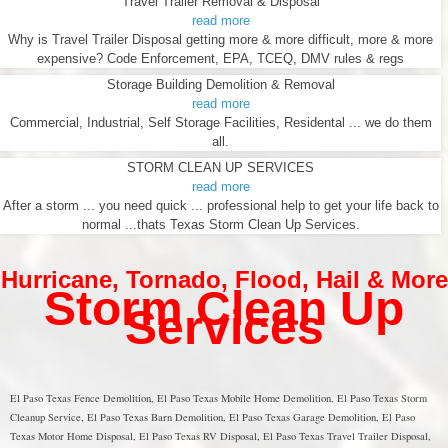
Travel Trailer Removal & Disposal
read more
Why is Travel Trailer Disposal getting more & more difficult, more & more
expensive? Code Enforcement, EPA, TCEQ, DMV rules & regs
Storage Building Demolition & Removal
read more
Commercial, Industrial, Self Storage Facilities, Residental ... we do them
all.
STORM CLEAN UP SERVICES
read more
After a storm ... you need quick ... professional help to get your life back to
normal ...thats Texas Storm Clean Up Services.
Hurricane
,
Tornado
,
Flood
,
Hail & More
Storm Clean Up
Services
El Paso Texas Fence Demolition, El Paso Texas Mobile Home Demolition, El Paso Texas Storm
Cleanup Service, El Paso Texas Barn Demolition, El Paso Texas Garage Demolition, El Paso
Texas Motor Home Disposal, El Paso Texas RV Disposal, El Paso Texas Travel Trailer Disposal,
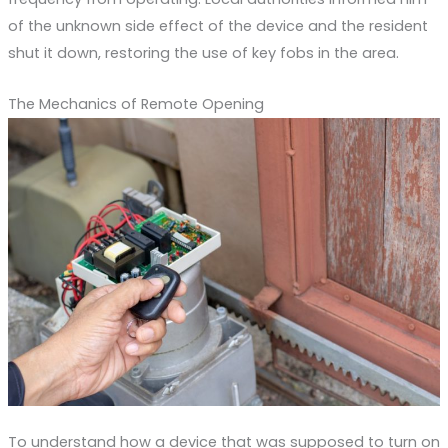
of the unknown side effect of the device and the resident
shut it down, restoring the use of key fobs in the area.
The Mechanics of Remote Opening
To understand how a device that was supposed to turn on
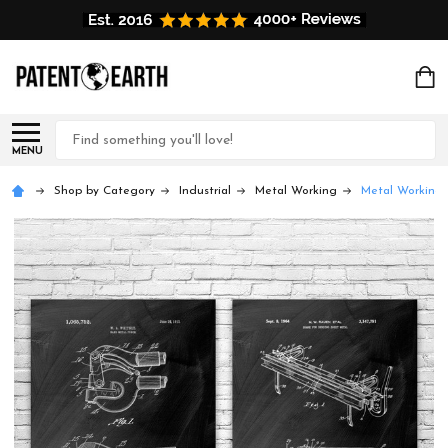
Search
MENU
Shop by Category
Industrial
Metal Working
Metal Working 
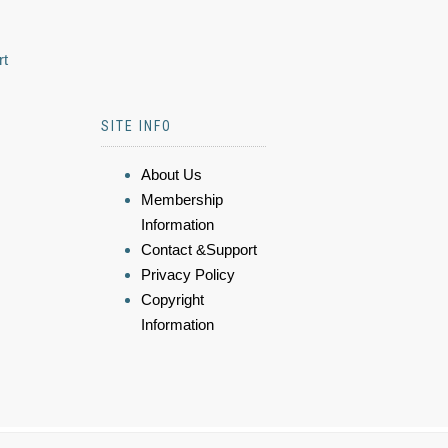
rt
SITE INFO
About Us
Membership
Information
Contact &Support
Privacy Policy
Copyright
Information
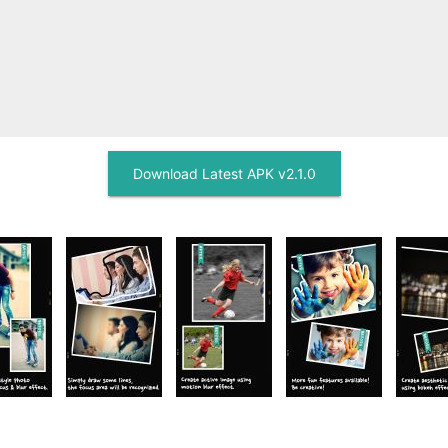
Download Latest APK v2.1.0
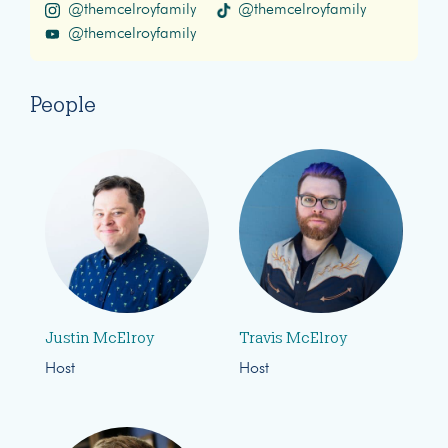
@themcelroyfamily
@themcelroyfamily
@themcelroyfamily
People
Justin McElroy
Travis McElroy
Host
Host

+ + + + +

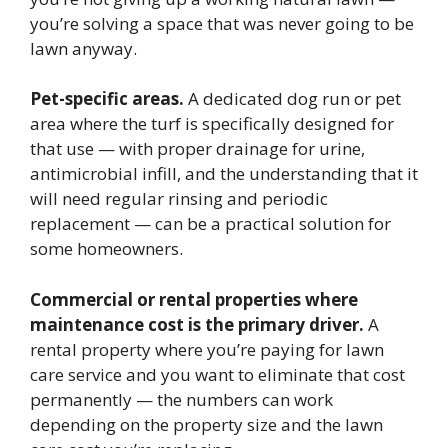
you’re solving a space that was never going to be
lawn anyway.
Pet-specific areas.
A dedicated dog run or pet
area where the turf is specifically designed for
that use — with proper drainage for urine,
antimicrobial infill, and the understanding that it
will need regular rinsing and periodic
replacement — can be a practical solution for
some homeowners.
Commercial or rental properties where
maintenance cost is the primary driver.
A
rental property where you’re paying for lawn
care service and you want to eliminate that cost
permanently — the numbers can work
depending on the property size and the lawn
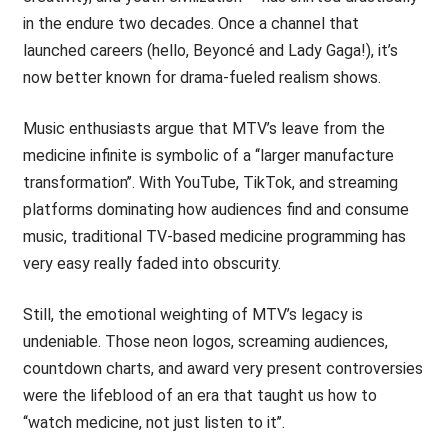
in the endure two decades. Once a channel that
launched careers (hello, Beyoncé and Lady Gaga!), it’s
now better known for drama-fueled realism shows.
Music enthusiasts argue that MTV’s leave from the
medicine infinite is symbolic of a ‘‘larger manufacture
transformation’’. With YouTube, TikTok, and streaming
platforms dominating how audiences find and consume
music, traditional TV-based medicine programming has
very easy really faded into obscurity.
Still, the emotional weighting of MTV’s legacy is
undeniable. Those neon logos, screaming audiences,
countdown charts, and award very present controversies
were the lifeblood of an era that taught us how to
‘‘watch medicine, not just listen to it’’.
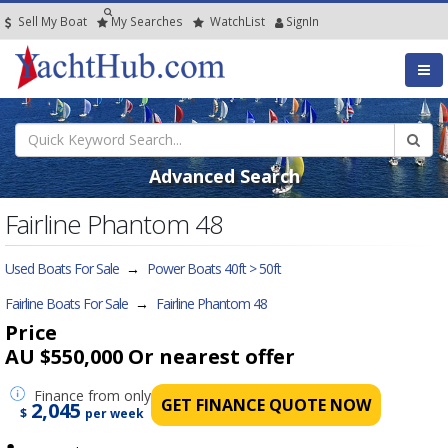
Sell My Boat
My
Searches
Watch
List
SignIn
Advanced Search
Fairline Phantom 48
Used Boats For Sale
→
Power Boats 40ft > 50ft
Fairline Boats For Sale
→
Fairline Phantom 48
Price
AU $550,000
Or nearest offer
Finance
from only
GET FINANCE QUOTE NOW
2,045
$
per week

+ + + + +

▶ **PROBLEM DETAILS**
Starting with the line that holds "Travel Trailer Removal & Disposal" and ending with the line that holds "After a storm", retype every line in the data above exactly, and nothing else.

▶ **OUTPUT FOR THIS EXERCISE**
Travel Trailer Removal & Disposal
read more
Why is Travel Trailer Disposal getting more & more difficult, more & more
expensive? Code Enforcement, EPA, TCEQ, DMV rules & regs
Storage Building Demolition & Removal
read more
Commercial, Industrial, Self Storage Facilities, Residental ... we do them
all.
STORM CLEAN UP SERVICES
read more
After a storm ... you need quick ... professional help to get your life back to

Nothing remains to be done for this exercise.